Depuis, la situation s’est considérablement aggravée. Les points cruciaux que j’ai voulu ajouter aux analyses existantes me semblent plus pertinents que jamais.
Il s’est dessiné dans toute l’Europe, lors des récentes élections, un rejet assez massif de l’Europe qui se construit. Ce rejet a été divers et a pris des formes différentes selon les pays. L’UKIP (United Kingdom Independence Party) britannique n’a rien à voir, en termes d’idées, avec le Front National français (son dirigeant, Nigel Farage, ne veut
d’ailleurs pas entendre parler de Marine Le Pen). Aube dorée, en Grèce, parti ouvertement néo-nazi et explicitement antisémite, est aux antipodes du Parti de la liberté aux Pays-Bas de Geert Wilders, ennemi de l’islam, mais ami d’Israël, qui, parce qu’il s’est allié au FN, en une alliance un peu contre nature, l’a payé électoralement.
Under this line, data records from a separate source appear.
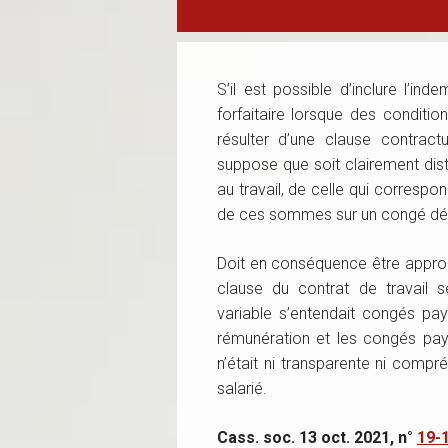
S’il est possible d’inclure l’i
forfaitaire lorsque des conditions
résulter d’une clause contract
suppose que soit clairement dis
au travail, de celle qui correspo
de ces sommes sur un congé déte
Doit en conséquence être approu
clause du contrat de travail 
variable s’entendait congés payé
rémunération et les congés pay
n’était ni transparente ni comp
salarié.
Cass. soc. 13 oct. 2021, n°
19-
Le rejet n’en est pas moins clair, net, et sans ambiguïté.
Ce rejet, je le redis ici, ne changera rien à la construction en cours, car c’est une construction idéocratique de type constructiviste, au sens que Friedrich Hayek a donné à ce terme. Les adeptes de l’idéocratie et du constructivisme ne renoncent jamais, jusqu’à l’effondrement, car toute tentative idéocratique et constructiviste s’achève par un effondrement.
Ce rejet vient des conséquences et des effets de l’idéocratie et du constructivisme. Si la construction européenne n’avait été que la création d’un grand marché, d’une zone de libre-échange, si des dimensions d’abrasion des identités nationales et des cultures ne s’étaient mise en place, si les déficits démocratiques n’étaient allés croissants, si des réglementations de plus en plus complexes, de plus en plus restrictives, de plus en plus absurdes n’avaient pas été mises en place d’une manière qui ne peut que paraître arbitraire, nous n’en serions pas là.
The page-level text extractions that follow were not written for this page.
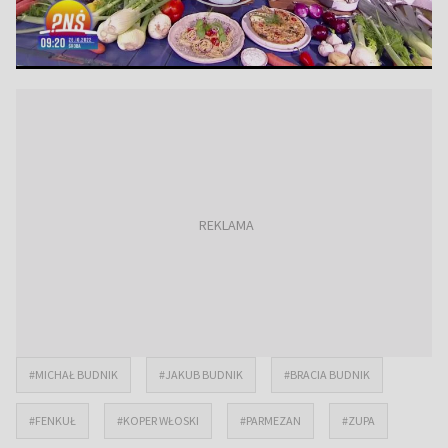
#MICHAŁ BUDNIK
#JAKUB BUDNIK
#BRACIA BUDNIK
#FENKUŁ
#KOPER WŁOSKI
#PARMEZAN
#ZUPA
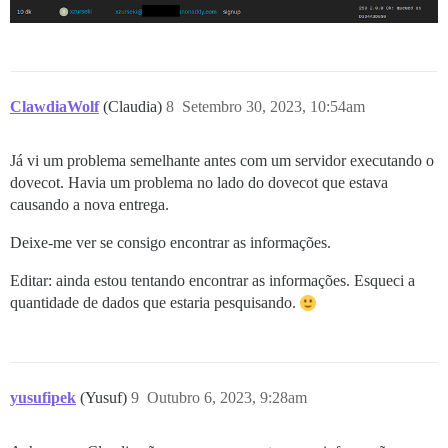
ClawdiaWolf
(Claudia)
8
Setembro 30, 2023, 10:54am
Já vi um problema semelhante antes com um servidor executando o
dovecot. Havia um problema no lado do dovecot que estava
causando a nova entrega.
Deixe-me ver se consigo encontrar as informações.
Editar: ainda estou tentando encontrar as informações. Esqueci a
quantidade de dados que estaria pesquisando.
yusufipek
(Yusuf)
9
Outubro 6, 2023, 9:28am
La situation est particulièrement préoccupante dans plusieurs pays, la Grèce tout particulièrement. Elle est très préoccupante en France, même si cela ne se dit, pour l’heure, qu’à mots couverts. Le Parti socialiste est en ruines et mettra très vraisemblablement du temps à se reconstruire. L’UMP est presque en ruines et en train de se déchirer. Le Front national est devenu le premier parti de France, avec un programme socialiste et protectionniste, porteur de repli et de crispations indicatrices d’un profond malaise chez nombre d’électeurs, ainsi que d’une incompréhension de l’économie et du monde actuel.
La population française, comme d’autres en Europe, n’a plus de repères et n’est peut-être déjà plus une population, mais un ensemble de groupes sociaux dissociés et en conflit profond les uns avec les autres.
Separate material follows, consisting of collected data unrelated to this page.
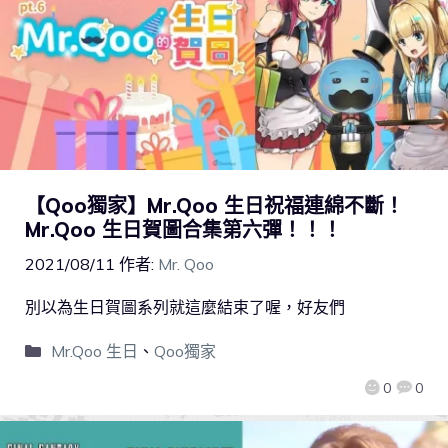
【Qoo獨家】Mr.Qoo 生日祝福連綿不斷！
Mr.Qoo 生日賀圖合集第六彈！！！
2021/08/11
作者:
Mr. Qoo
別以為生日賀圖系列就這麼結束了喔，好友們
Mr.Qoo 生日
、
Qoo獨家
0
0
Pour définir ce qui se passe, j’utilise un terme emprunté à Antonio Gramsci et un autre emprunté à Émile Durkheim.
Une nomenklatura de gauche a édifié une hégémonie intellectuelle du type de celle à laquelle songeait Gramsci, lorsqu’il parlait d’investir les appareils culturels, journalistiques, politiques aux fins de remplacer ce qu’il appelait l’hégémonie capitaliste par une autre hégémonie faisant que tous les débats aient lieu selon les paramètres de l’autre hégémonie. Cette hégémonie intellectuelle, aujourd’hui en place, mène au désastre. La population le sent. Elle cherche des réponses. Elle n’en trouve pas et ne peut en trouver, car l’hégémonie a fait table rase et a effacé ou défiguré tout ce qui n’est pas elle.
Le résultat est ce que Durkheim a appelé l’anomie, c’est-à-dire l’abolition de ce qui permet à une société de fonctionner de façon dynamique. Le résultat de l’anomie est l’implosion. Nous sommes dans l’implosion.